I have added to those exercises since, but I have removed none of them. So I have been doing ab work (centered around those exercises) every day for 26 years now, and it has been the cornerstone of my physical, metabolic, and emotional health.  It has also taught me the value of the long game in fitness.  Ab work, walking, some strength exercises, eating well, and getting up and moving EVERY SINGLE DAY. I try to avoid even taking sick days from at least some form of exercise.  This is why I can do crunches for tens of minutes without stopping.  You can too.  Just give it 5-10 minutes a day for 10-20 years and you will really see results.

Back to the running, though, I have really been cranking on the downhills, and my eight-mile trail run this week finished out with the last mile in the low 10s, and the last mile of this weeks four miler nearly cracked the eights, which is very, very fast for me.  Both runs averaged in the low 13’s overall, just shy of 5 mph.

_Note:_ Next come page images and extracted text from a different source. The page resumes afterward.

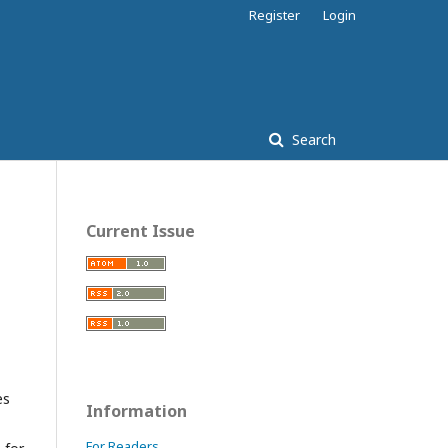
Register
Login
Search
Current Issue
es
Information
For Readers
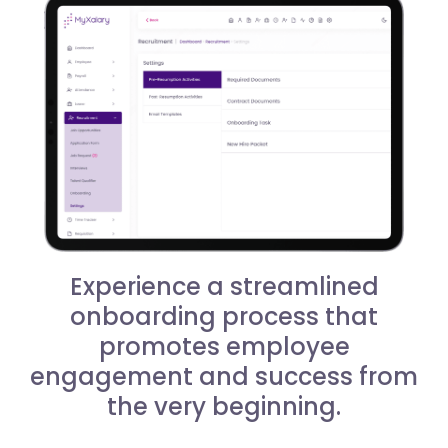
Experience a streamlined
onboarding process that
promotes employee
engagement and success from
the very beginning.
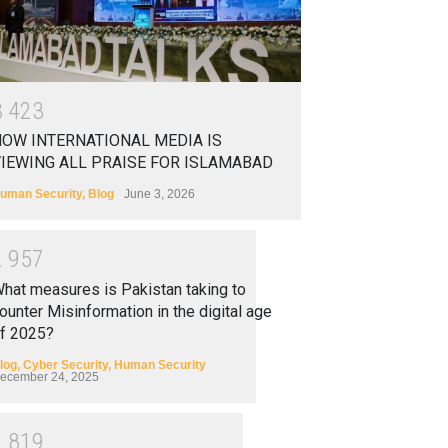
3
4
2
3
OW INTERNATIONAL MEDIA IS
IEWING ALL PRAISE FOR ISLAMABAD
uman Security
,
Blog
June 3, 2026
2
9
5
7
hat measures is Pakistan taking to
ounter Misinformation in the digital age
f 2025?
log
,
Cyber Security
,
Human Security
ecember 24, 2025
2
8
1
9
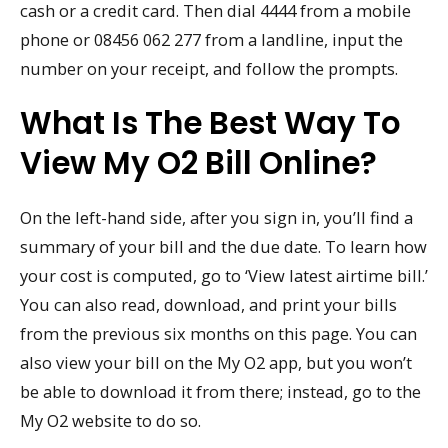
cash or a credit card. Then dial 4444 from a mobile
phone or 08456 062 277 from a landline, input the
number on your receipt, and follow the prompts.
What Is The Best Way To
View My O2 Bill Online?
On the left-hand side, after you sign in, you’ll find a
summary of your bill and the due date. To learn how
your cost is computed, go to ‘View latest airtime bill.’
You can also read, download, and print your bills
from the previous six months on this page. You can
also view your bill on the My O2 app, but you won’t
be able to download it from there; instead, go to the
My O2 website to do so.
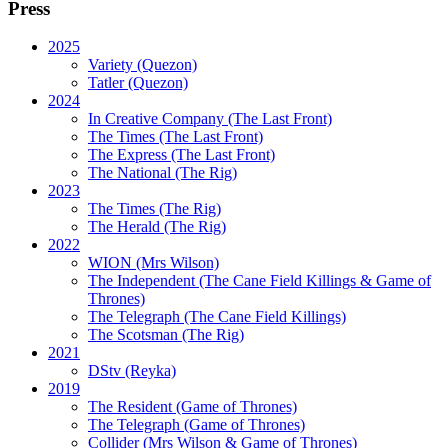
Press
2025
Variety (Quezon)
Tatler (Quezon)
2024
In Creative Company (The Last Front)
The Times (The Last Front)
The Express (The Last Front)
The National (The Rig)
2023
The Times
(The Rig)
The Herald
(The Rig)
2022
WION
(Mrs Wilson)
The Independent
(The Cane Field Killings & Game of
Thrones)
The Telegraph
(The Cane Field Killings)
The Scotsman
(The Rig)
2021
DStv
(Reyka)
2019
The Resident
(Game of Thrones)
The Telegraph (Game of Thrones)
Collider
(Mrs Wilson & Game of Thrones)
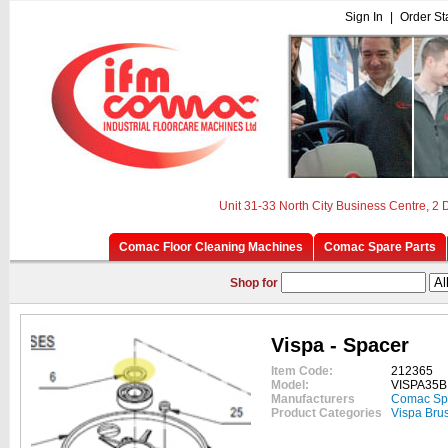
Sign In
|
Order St
Unit 31-33 North City Business Centre, 2
Comac Floor Cleaning Machines
Comac Spare Parts
Shop for
Vispa - Spacer
Item Code:
212365
Model:
VISPA35B
Manufacturers
Comac Sp
Product Categories
Vispa Bru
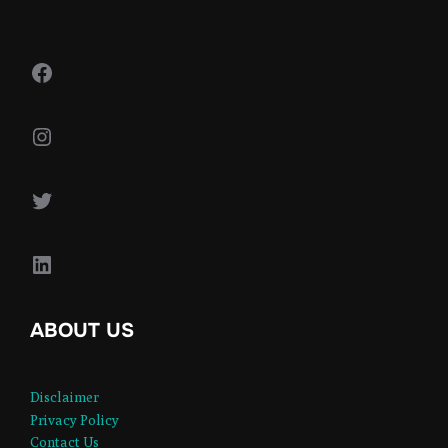
Facebook
Instagram
Twitter
LinkedIn
ABOUT US
Disclaimer
Privacy Policy
Contact Us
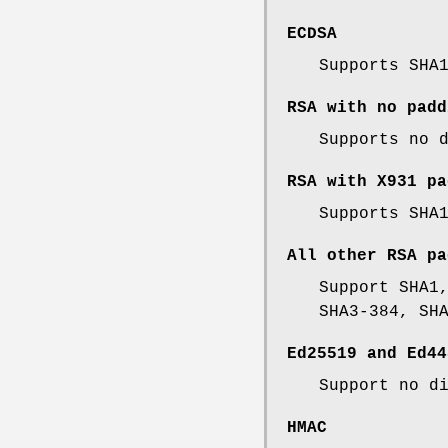
ECDSA
Supports SHA
RSA with no padd
Supports no 
RSA with X931 pa
Supports SHA
All other RSA pa
Support SHA1
SHA3-384, SH
Ed25519 and Ed44
Support no d
HMAC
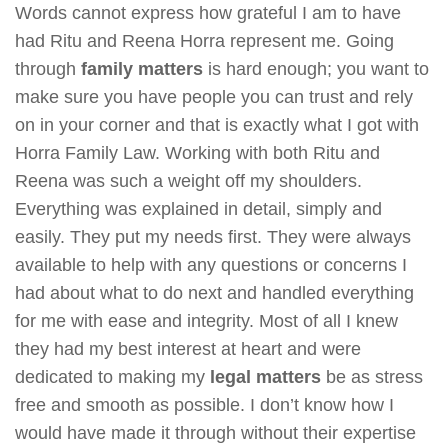
Words cannot express how grateful I am to have
had Ritu and Reena Horra represent me. Going
through
family matters
is hard enough; you want to
make sure you have people you can trust and rely
on in your corner and that is exactly what I got with
Horra Family Law. Working with both Ritu and
Reena was such a weight off my shoulders.
Everything was explained in detail, simply and
easily. They put my needs first. They were always
available to help with any questions or concerns I
had about what to do next and handled everything
for me with ease and integrity. Most of all I knew
they had my best interest at heart and were
dedicated to making my
legal matters
be as stress
free and smooth as possible. I don’t know how I
would have made it through without their expertise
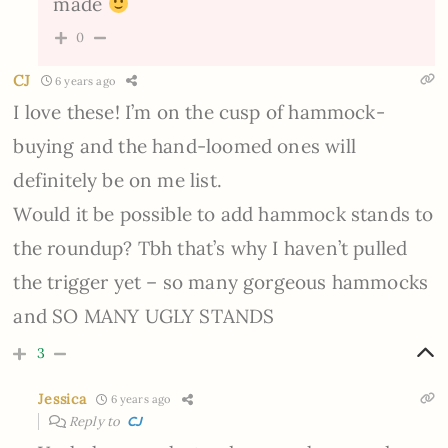
made
0
CJ
6 years ago
I love these! I’m on the cusp of hammock-
buying and the hand-loomed ones will
definitely be on me list.
Would it be possible to add hammock stands to
the roundup? Tbh that’s why I haven’t pulled
the trigger yet – so many gorgeous hammocks
and SO MANY UGLY STANDS
3
Jessica
6 years ago
Reply to
CJ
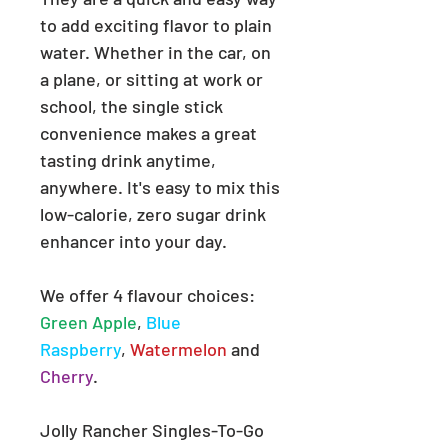
to add exciting flavor to plain
water. Whether in the car, on
a plane, or sitting at work or
school, the single stick
convenience makes a great
tasting drink anytime,
anywhere. It's easy to mix this
low-calorie, zero sugar drink
enhancer into your day.
We offer 4 flavour choices:
Green Apple
,
Blue
Raspberry
,
Watermelon
and
Cherry
.
Jolly Rancher Singles-To-Go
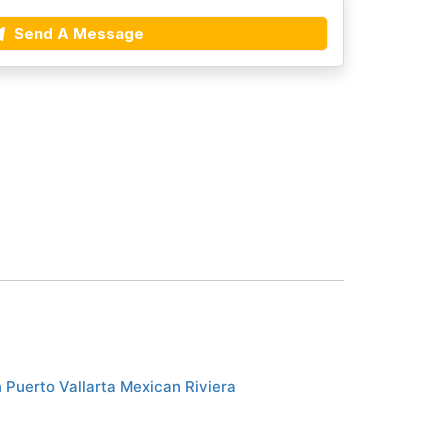
Send A Message
 Puerto Vallarta Mexican Riviera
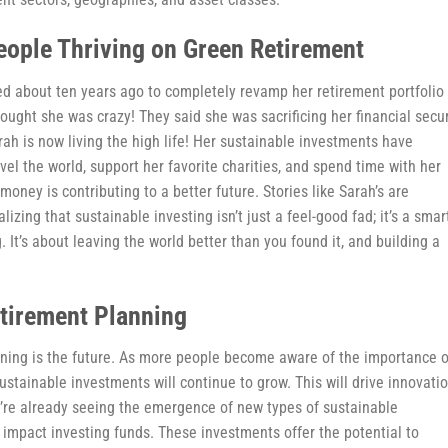
eople Thriving on Green Retirement
d about ten years ago to completely revamp her retirement portfolio 
ught she was crazy! They said she was sacrificing her financial secur
rah is now living the high life! Her sustainable investments have
avel the world, support her favorite charities, and spend time with her
money is contributing to a better future. Stories like Sarah’s are
ing that sustainable investing isn’t just a feel-good fad; it’s a smar
ng. It’s about leaving the world better than you found it, and building a
etirement Planning
anning is the future. As more people become aware of the importance o
stainable investments will continue to grow. This will drive innovati
e’re already seeing the emergence of new types of sustainable
impact investing funds. These investments offer the potential to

I had a few days of starch eating this week, and knocked myself out of ketosis. While I do not practice an Atkins diet, I do generally practice a very low carbohydrate diet where I avoid nearly all starches and refined sugars, and have very little raw fruit sugar.  This causes the human body to drop into a fat burning metabolism, which allows your cells (brain too) to burn ketones (thus ketosis) in addition to glucose as fuel.  When you are in a glucose burning metabolism, your cells can only use glucose as fuel, and your body will metabolize muscle during periods of starvation or intense exercise.  In a glucose metabolism your body is actually blocked from burning fat.

Ketosis is very useful for endurance athletes because your body fat is your fuel tank. At 200 pounds and 5 percent body fat, I am carrying ten pounds of fuel at all times, which is about 35,000 calories, whereas you have enough glycogen in your body to get you through about two hours of exercise. Not only does ketosis allow you a much larger fuel tank, but it uses about 30 percent less oxygen, another bid deal for athletes.  I can tell that I am out of ketosis, because I got a very rare stitch in my side from my body going into anaerobic respiration (O2 deprivation causing a switch from  ATP to ADP, leaving lactic acid as a by-product), something that never happens when I am in ketosis.  I am already back in my high-fat low-carbohydrate eating pattern, so I will soon be back in that most favored of states, ketosis.

For the update on Pip the Impaler (my guinea pig, for the first time reader), he has good days and bad days.  I am trying to see the friend inside him, I know that he was mistreated when I rescued him, but I really feel like changing his name to Richard, because he is a total Dick. Just kidding.  But only kind of.  At least this week he didn’t bite me on the nose.